··· Data excerpts ···

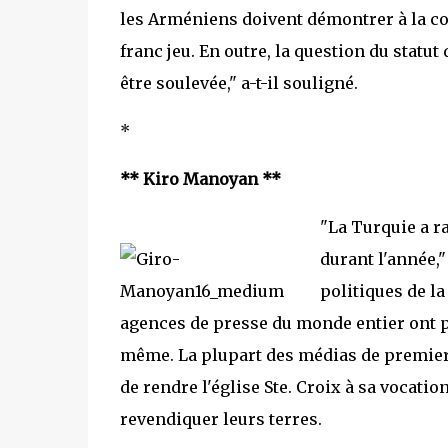
les Arméniens doivent démontrer à la co
franc jeu. En outre, la question du stat
être soulevée," a-t-il souligné.
*
** Kiro Manoyan **
"La Turquie a ra
durant l'année,"
politiques de l
agences de presse du monde entier ont p
même. La plupart des médias de premier p
de rendre l'église Ste. Croix à sa vocat
revendiquer leurs terres.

···

__What you will do__:
Skip the images and restate each record above word for word.

__Answer area__:
les Arméniens doivent démontrer à la co
franc jeu. En outre, la question du stat
être soulevée," a-t-il souligné.
*
** Kiro Manoyan **
"La Turquie a ra
durant l'année,"
politiques de l
agences de presse du monde entier ont p
même. La plupart des médias de premier p
de rendre l'église Ste. Croix à sa vocat
revendiquer leurs terres.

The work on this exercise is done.